The book presents a picture of a political writer who progressed through democratic constitutional institutions and discovered the importance of popular participation in accountability, oversight, and decision-making. Khaddam is keen on organizing thousands of his papers and notes, which he documented over more than 35 years of work in both party and public political affairs. It will be one of the most important memoirs shedding light on a crucial period in Syria’s history and its Arab and regional relations.
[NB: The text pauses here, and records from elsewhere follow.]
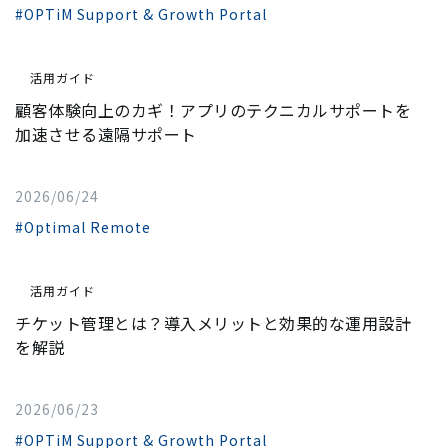
#OPTiM Support & Growth Portal
活用ガイド
顧客体験向上のカギ！アプリのテクニカルサポートを
加速させる遠隔サポート
2026/06/24
#Optimal Remote
活用ガイド
チケット管理とは？導入メリットと効果的な運用設計
を解説
2026/06/23
#OPTiM Support & Growth Portal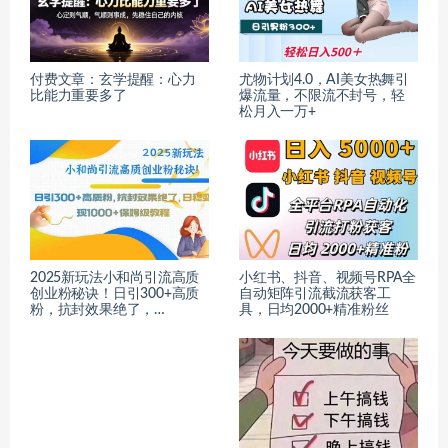
付费文章：玄学提醒：心力
尤物计划4.0，AI美女热舞引
比能力重要多了
爆流量，不限流不封号，轻
松月入一万+
2025新玩法小和尚引流高质
小红书、抖音、视频号RPA全
创业粉秘诀！日引300+高质
自动矩阵引流截流获客工
粉，抗封效果绝了，…
具，日均2000+精准粉丝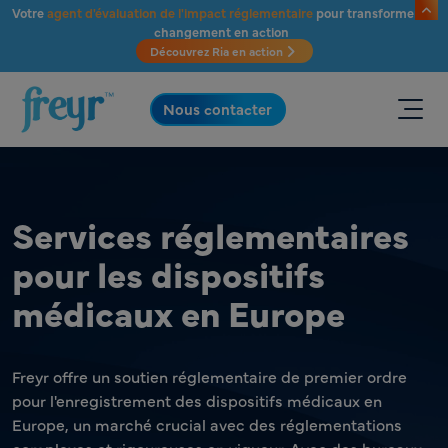
Passer au contenu principal
Votre
agent d'évaluation de l'impact réglementaire
pour transformer le
changement en action
Découvrez Ria en action
.
Nous contacter
Services réglementaires
pour les dispositifs
médicaux en Europe
Freyr offre un soutien réglementaire de premier ordre
pour l'enregistrement des dispositifs médicaux en
Europe, un marché crucial avec des réglementations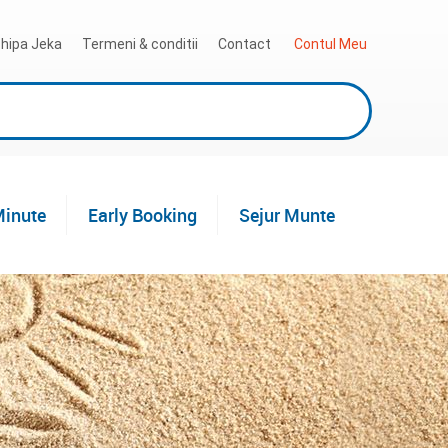
hipa Jeka
Termeni & conditii
Contact
 Contul Meu
Minute
Early Booking
Sejur Munte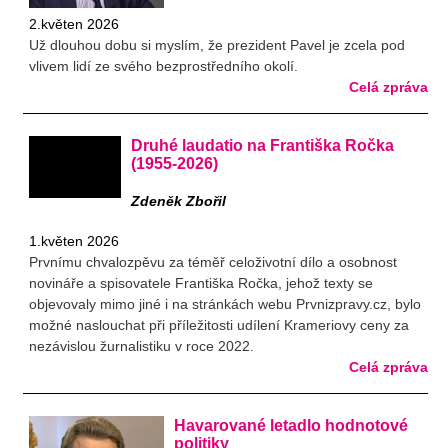
2.květen 2026
Už dlouhou dobu si myslím, že prezident Pavel je zcela pod
vlivem lidí ze svého bezprostředního okolí.
Celá zpráva
Druhé laudatio na Františka Ročka
(1955-2026)
Zdeněk Zbořil
1.květen 2026
Prvnímu chvalozpěvu za téměř celoživotní dílo a osobnost
novináře a spisovatele Františka Ročka, jehož texty se
objevovaly mimo jiné i na stránkách webu Prvnizpravy.cz, bylo
možné naslouchat při příležitosti udílení Krameriovy ceny za
nezávislou žurnalistiku v roce 2022.
Celá zpráva
Havarované letadlo hodnotové
politiky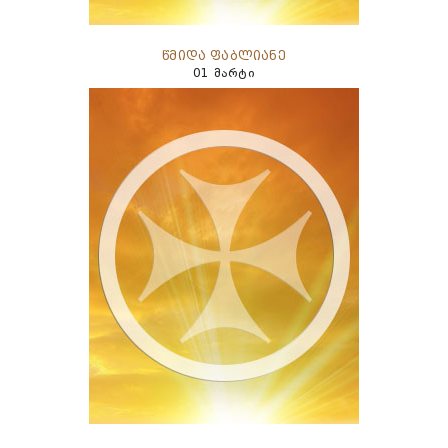
წმიდა ფაბლიანე
01 მარტი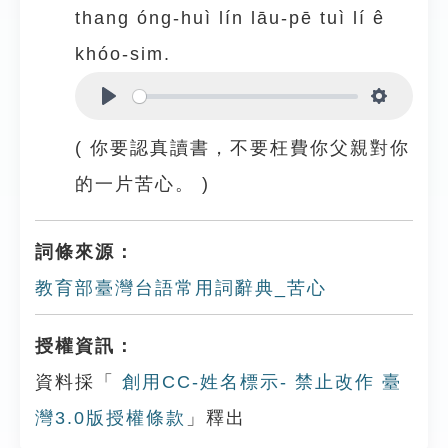
thang óng-huì lín lāu-pē tuì lí ê
khóo-sim.
Play
Settings
( 你要認真讀書，不要枉費你父親對你
的一片苦心。 )
詞條來源：
教育部臺灣台語常用詞辭典_苦心
授權資訊：
資料採「
創用CC-姓名標示- 禁止改作 臺
灣3.0版授權條款
」釋出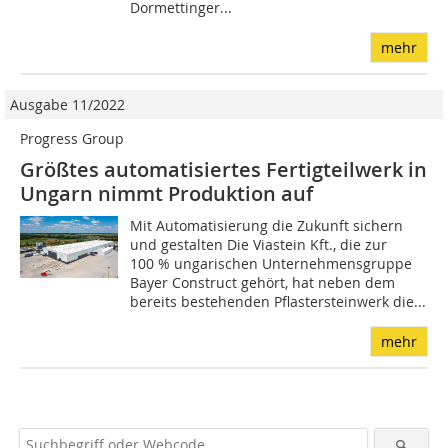
Dormettinger...
mehr
Ausgabe 11/2022
Progress Group
Größtes automatisiertes Fertigteilwerk in
Ungarn nimmt Produktion auf
Mit Automatisierung die Zukunft sichern
und gestalten Die Viastein Kft., die zur
100 % ungarischen Unternehmensgruppe
Bayer Construct gehört, hat neben dem
bereits bestehenden Pflastersteinwerk die...
mehr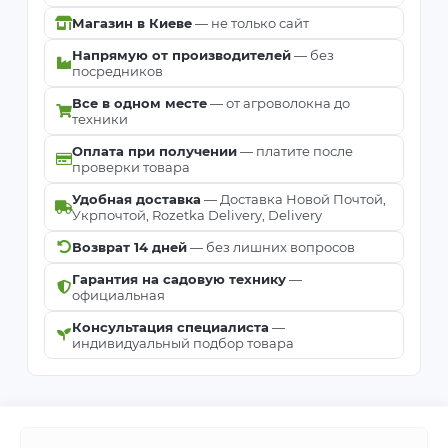
Магазин в Киеве
— не только сайт
Напрямую от производителей
— без
посредников
Все в одном месте
— от агроволокна до
техники
Оплата при получении
— платите после
проверки товара
Удобная доставка
— Доставка Новой Почтой,
Укрпочтой, Rozetka Delivery, Delivery
Возврат 14 дней
— без лишних вопросов
Гарантия на садовую технику
—
официальная
Консультация специалиста
—
индивидуальный подбор товара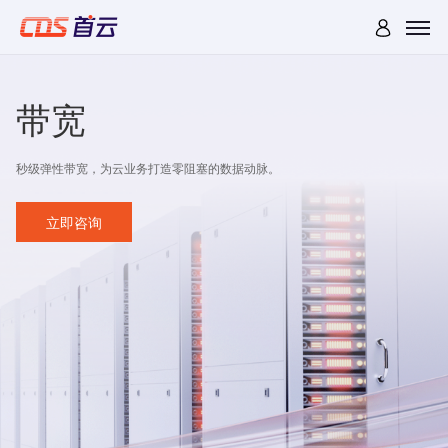
带宽
秒级弹性带宽，为云业务打造零阻塞的数据动脉。
立即咨询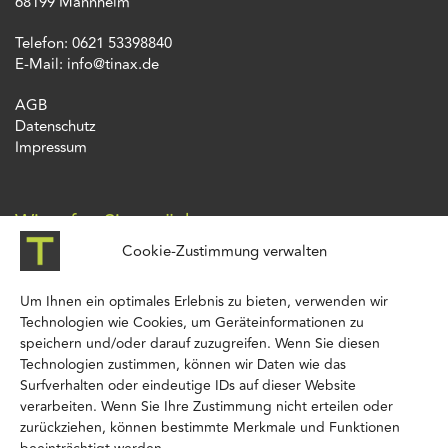
68199 Mannheim
Telefon: 0621 53398840
E-Mail: info@tinax.de
AGB
Datenschutz
Impressum
Wir rufen Sie zurück
Cookie-Zustimmung verwalten
Um Ihnen ein optimales Erlebnis zu bieten, verwenden wir
Technologien wie Cookies, um Geräteinformationen zu
speichern und/oder darauf zuzugreifen. Wenn Sie diesen
Technologien zustimmen, können wir Daten wie das
Surfverhalten oder eindeutige IDs auf dieser Website
verarbeiten. Wenn Sie Ihre Zustimmung nicht erteilen oder
zurückziehen, können bestimmte Merkmale und Funktionen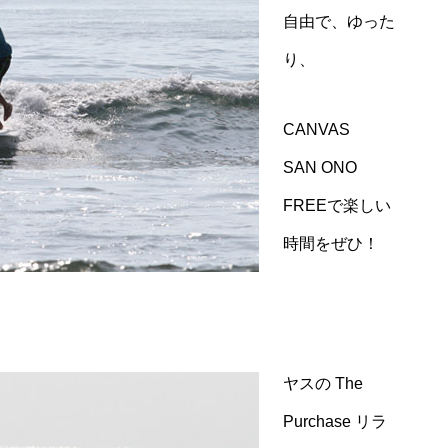
自由で、ゆった
り、
CANVAS
SAN ONO
FREE
で楽しい
時間をぜひ！
ヤスの
The
Purchase
リラ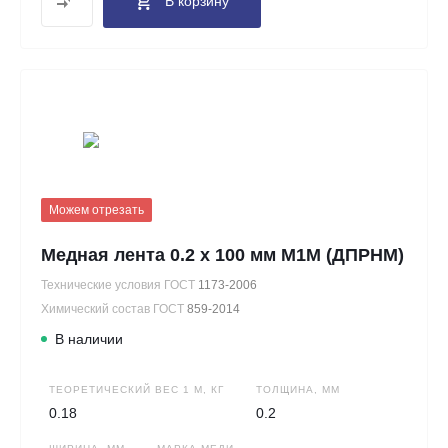
В корзину
Можем отрезать
Медная лента 0.2 х 100 мм М1М (ДПРНМ)
Технические условия ГОСТ
1173-2006
Химический состав ГОСТ
859-2014
В наличии
ТЕОРЕТИЧЕСКИЙ ВЕС 1 М, КГ
ТОЛЩИНА, ММ
0.18
0.2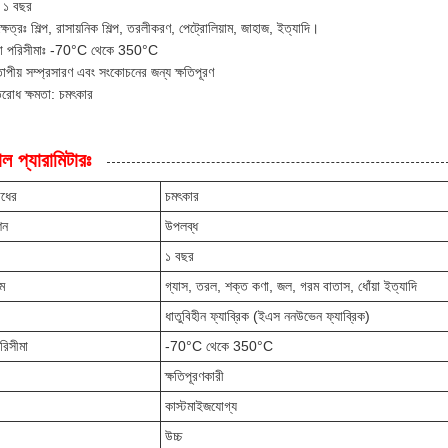
িঃ ১ বছর
ক্ষেত্রঃ শিল্প, রাসায়নিক শিল্প, তরলীকরণ, পেট্রোলিয়াম, জাহাজ, ইত্যাদি।
রা পরিসীমাঃ -70°C থেকে 350°C
াপীয় সম্প্রসারণ এবং সংকোচনের জন্য ক্ষতিপূরণ
রতিরোধ ক্ষমতা: চমৎকার
ল প্যারামিটারঃ
োধের
চমৎকার
শন
উপলব্ধ
১ বছর
ম
গ্যাস, তরল, শক্ত কণা, জল, গরম বাতাস, ধোঁয়া ইত্যাদি
ধাতুবিহীন ফ্যাব্রিক (ইএস ননউভেন ফ্যাব্রিক)
রিসীমা
-70°C থেকে 350°C
ক্ষতিপূরণকারী
কাস্টমাইজযোগ্য
উচ্চ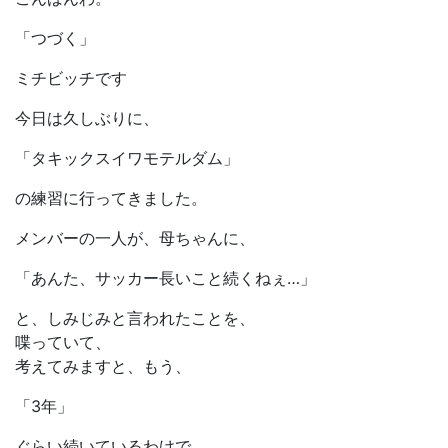
「つづく」
ミチビッチです
今日は久しぶりに、
「タキックスイワモテルダム」
の練習に行ってきました。
メンバーの一人が、母ちゃんに、
「あんた、サッカー長いこと続くねぇ…」
と、しみじみと言われたことを、
喋っていて、
考えてみますと、もう、
「3年」
ぐらい続いているわけで、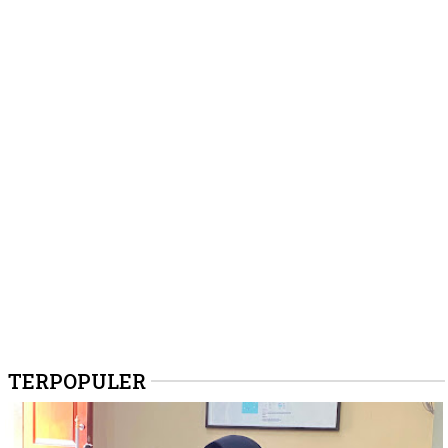
TERPOPULER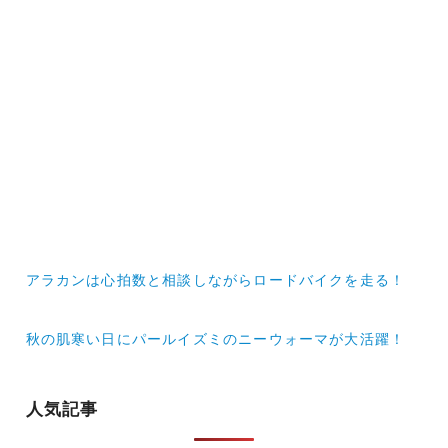
投
アラカンは心拍数と相談しながらロードバイクを走る！
稿
ナ
秋の肌寒い日にパールイズミのニーウォーマが大活躍！
ビ
ゲ
人気記事
ー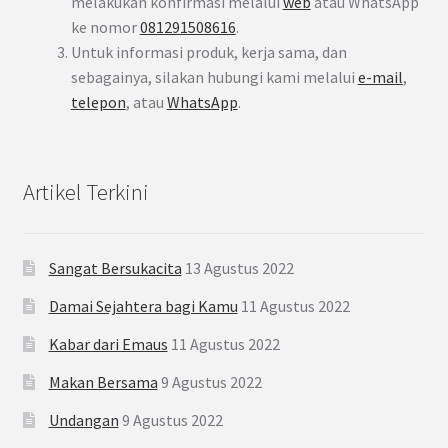
melakukan konfirmasi melalui
web
atau WhatsApp
ke nomor
081291508616
.
Untuk informasi produk, kerja sama, dan
sebagainya, silakan hubungi kami melalui
e-mail
,
telepon
, atau
WhatsApp
.
Artikel Terkini
Sangat Bersukacita
13 Agustus 2022
Damai Sejahtera bagi Kamu
11 Agustus 2022
Kabar dari Emaus
11 Agustus 2022
Makan Bersama
9 Agustus 2022
Undangan
9 Agustus 2022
Khaddam between Berri and Bahaa Hariri
Relieved of Duties
On July 12, 2005, Syrian President Bashar al-Assad issued a decree relieving former Vice President Abdul Halim Khaddam, former leading member of the Ba’ath Party’s Qatari leadership Salam Al-Yassin, and Mahram Tayyara, a leader in the Unified Socialist Party, from their positions in the Central Command of the Progressive National Front. These changes came over a month after the conclusion of the tenth congress of the Ba’ath Party and about 20 days after changes occurred in security institutions. The most notable was the transfer of the Internal Branch chief in the General Intelligence Directorate, Brigadier Bahjat Suleiman, to the general headquarters, and the appointment of Brigadier Hisham Al-Ikhtiyar as the head of the National Security Bureau in the Qatari leadership of the Ba’ath Party. As a result of these changes, Khaddam found himself without any position in the Ba’ath Party and the state, except for his membership in the National Leadership of the Ba’ath Party. To exit this, he would need to attend a national conference.
Seizure of Assets
On December 6, 2005, the Kuwaiti newspaper Al-Siyasa reported that Syrian authorities had seized all the properties of Abdul Halim Khaddam, the former Vice President, and his children. By this decision, Khaddam no longer had any possessions in his country. This punishment was imposed on him for the regime’s belief that he had disclosed all information related to the assassination of Rafik Hariri to French President Jacques Chirac and Detlev Mehlis, the head of the international investigation committee into the crime. According to a senior figure in the ruling regime, Khaddam provided information about those who ordered, planned, and executed the assassination, specifying the suspects by name. This allegedly occurred on September 6 of the same year.